Your answer should be the lines below from the one holding "Телефоны: +375297636612 (107, 1532)" through the one holding "Finance (265, 2308)", copied exactly and with nothing else.

▬▬▬▬▬▬▬▬▬▬

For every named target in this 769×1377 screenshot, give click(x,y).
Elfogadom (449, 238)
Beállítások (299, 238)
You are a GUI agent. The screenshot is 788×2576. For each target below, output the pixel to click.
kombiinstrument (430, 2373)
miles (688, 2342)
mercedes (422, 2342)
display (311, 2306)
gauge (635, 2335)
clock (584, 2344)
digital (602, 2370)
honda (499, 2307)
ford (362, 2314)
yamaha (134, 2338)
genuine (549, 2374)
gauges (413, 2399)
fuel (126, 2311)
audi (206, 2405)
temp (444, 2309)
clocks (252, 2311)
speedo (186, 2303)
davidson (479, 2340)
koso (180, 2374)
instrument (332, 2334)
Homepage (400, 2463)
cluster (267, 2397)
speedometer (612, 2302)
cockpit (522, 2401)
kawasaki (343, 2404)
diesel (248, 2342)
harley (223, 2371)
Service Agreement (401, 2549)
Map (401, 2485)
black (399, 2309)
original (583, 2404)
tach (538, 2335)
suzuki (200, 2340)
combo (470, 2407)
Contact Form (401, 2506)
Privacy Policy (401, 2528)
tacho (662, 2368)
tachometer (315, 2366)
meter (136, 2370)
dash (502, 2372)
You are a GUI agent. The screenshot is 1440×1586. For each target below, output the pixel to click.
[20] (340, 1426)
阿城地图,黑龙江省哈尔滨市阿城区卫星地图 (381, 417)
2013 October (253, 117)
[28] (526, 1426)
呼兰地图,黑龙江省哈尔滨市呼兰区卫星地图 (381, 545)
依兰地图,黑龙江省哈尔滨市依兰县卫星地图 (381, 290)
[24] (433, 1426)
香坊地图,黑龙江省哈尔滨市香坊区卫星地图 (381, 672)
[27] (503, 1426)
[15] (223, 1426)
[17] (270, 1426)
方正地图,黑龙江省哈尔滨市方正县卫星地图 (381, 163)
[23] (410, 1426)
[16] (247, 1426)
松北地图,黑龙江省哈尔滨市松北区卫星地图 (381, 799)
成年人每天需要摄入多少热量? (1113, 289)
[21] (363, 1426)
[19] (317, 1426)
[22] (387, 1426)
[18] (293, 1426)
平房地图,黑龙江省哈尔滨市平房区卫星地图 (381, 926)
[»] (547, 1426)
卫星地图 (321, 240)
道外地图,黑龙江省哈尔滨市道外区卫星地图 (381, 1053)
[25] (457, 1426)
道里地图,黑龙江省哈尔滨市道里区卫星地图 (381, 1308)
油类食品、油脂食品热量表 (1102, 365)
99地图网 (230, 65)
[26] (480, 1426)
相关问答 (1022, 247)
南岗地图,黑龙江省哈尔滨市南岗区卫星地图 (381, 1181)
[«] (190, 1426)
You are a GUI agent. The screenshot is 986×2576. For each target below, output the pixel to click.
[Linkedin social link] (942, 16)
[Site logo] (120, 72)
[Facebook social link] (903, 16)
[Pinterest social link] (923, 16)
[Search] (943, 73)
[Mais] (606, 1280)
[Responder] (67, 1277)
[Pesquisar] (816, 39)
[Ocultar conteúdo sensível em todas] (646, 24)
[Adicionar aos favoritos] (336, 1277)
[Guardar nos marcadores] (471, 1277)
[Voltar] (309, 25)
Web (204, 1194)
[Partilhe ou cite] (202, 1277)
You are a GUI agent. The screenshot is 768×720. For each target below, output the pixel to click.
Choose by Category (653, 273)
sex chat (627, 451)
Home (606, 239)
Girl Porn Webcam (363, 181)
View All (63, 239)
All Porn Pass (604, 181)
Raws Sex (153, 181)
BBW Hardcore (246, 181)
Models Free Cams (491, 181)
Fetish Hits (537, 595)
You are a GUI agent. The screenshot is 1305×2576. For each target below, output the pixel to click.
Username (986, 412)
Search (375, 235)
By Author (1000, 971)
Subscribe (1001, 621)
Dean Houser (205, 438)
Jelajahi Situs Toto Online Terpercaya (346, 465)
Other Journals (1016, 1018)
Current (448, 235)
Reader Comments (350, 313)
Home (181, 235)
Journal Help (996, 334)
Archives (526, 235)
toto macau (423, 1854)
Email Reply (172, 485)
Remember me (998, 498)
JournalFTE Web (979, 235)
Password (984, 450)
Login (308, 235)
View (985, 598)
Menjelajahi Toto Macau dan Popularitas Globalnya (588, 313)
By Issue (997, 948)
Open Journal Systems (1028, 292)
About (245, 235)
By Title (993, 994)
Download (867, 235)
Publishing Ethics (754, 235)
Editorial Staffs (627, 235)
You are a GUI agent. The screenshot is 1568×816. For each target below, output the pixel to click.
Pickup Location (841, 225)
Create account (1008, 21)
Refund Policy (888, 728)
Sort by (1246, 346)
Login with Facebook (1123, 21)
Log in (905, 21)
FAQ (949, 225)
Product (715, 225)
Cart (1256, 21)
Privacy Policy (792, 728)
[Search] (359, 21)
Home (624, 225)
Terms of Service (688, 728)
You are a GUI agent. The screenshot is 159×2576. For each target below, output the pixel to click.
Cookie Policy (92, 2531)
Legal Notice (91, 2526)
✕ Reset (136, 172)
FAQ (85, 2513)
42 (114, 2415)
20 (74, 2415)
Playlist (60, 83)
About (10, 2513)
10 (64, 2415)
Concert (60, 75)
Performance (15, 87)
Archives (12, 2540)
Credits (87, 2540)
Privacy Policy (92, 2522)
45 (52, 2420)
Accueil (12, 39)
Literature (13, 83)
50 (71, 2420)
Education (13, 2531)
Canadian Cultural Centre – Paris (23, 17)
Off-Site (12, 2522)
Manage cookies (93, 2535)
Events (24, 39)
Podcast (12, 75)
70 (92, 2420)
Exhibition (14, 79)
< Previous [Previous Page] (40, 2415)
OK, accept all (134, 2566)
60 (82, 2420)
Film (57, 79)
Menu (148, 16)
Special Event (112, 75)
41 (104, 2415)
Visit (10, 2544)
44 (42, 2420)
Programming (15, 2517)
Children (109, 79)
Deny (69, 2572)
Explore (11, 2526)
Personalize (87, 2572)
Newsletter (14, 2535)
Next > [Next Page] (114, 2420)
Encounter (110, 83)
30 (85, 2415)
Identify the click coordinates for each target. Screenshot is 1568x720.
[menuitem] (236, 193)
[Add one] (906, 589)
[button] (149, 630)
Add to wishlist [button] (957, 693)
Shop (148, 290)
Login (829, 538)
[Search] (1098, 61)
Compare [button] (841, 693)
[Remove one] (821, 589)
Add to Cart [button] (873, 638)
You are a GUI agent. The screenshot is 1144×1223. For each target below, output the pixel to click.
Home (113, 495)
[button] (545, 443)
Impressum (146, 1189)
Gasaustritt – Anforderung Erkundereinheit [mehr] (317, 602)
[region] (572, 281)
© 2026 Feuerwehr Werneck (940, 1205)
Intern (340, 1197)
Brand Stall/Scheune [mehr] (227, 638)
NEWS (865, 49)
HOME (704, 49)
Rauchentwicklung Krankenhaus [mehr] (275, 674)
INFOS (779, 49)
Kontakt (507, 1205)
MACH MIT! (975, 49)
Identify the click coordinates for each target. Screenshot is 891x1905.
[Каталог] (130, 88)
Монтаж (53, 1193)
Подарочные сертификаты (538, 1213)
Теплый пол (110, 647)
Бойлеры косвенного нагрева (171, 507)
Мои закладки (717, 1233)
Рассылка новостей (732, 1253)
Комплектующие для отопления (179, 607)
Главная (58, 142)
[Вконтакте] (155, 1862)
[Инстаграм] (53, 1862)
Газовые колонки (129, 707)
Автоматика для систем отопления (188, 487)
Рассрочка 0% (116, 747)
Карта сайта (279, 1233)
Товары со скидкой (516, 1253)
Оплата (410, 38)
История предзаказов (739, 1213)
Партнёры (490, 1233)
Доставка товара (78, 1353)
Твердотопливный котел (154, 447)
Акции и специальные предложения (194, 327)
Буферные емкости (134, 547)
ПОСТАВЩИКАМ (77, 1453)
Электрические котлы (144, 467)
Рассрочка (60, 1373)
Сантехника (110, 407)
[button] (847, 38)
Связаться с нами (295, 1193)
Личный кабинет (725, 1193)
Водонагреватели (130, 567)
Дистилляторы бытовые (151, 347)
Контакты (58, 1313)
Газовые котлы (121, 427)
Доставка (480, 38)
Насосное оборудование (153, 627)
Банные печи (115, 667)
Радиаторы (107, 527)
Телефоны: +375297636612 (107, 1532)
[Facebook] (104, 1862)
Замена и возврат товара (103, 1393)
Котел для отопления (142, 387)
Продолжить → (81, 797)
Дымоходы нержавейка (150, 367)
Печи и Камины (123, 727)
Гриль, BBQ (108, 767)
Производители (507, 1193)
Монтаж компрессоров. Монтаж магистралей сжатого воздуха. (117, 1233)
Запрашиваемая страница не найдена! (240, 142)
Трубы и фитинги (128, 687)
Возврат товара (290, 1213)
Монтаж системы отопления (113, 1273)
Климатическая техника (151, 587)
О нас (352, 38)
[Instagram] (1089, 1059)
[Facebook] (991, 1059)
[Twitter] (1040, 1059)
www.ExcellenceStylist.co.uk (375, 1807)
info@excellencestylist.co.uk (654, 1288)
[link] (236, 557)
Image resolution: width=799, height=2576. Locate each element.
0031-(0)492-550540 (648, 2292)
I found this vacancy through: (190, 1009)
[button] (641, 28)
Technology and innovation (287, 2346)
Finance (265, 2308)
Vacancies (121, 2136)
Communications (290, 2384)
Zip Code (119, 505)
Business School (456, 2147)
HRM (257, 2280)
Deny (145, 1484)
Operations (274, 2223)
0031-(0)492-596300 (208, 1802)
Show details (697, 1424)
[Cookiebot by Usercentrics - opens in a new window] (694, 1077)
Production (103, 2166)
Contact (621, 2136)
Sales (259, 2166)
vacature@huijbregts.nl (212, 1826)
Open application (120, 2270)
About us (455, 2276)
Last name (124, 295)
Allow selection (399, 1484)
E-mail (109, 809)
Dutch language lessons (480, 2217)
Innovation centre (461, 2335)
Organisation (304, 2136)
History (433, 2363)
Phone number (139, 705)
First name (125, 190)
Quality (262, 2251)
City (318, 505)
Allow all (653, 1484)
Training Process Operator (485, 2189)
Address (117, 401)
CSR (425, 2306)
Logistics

▬▬▬▬▬▬▬▬▬▬

EXERCISE RESULT:
Телефоны: +375297636612 (107, 1532)
[Facebook] (104, 1862)
Замена и возврат товара (103, 1393)
Котел для отопления (142, 387)
Продолжить → (81, 797)
Дымоходы нержавейка (150, 367)
Печи и Камины (123, 727)
Гриль, BBQ (108, 767)
Производители (507, 1193)
Монтаж компрессоров. Монтаж магистралей сжатого воздуха. (117, 1233)
Запрашиваемая страница не найдена! (240, 142)
Трубы и фитинги (128, 687)
Возврат товара (290, 1213)
Монтаж системы отопления (113, 1273)
Климатическая техника (151, 587)
О нас (352, 38)
[Instagram] (1089, 1059)
[Facebook] (991, 1059)
[Twitter] (1040, 1059)
www.ExcellenceStylist.co.uk (375, 1807)
info@excellencestylist.co.uk (654, 1288)
[link] (236, 557)
Image resolution: width=799, height=2576. Locate each element.
0031-(0)492-550540 (648, 2292)
I found this vacancy through: (190, 1009)
[button] (641, 28)
Technology and innovation (287, 2346)
Finance (265, 2308)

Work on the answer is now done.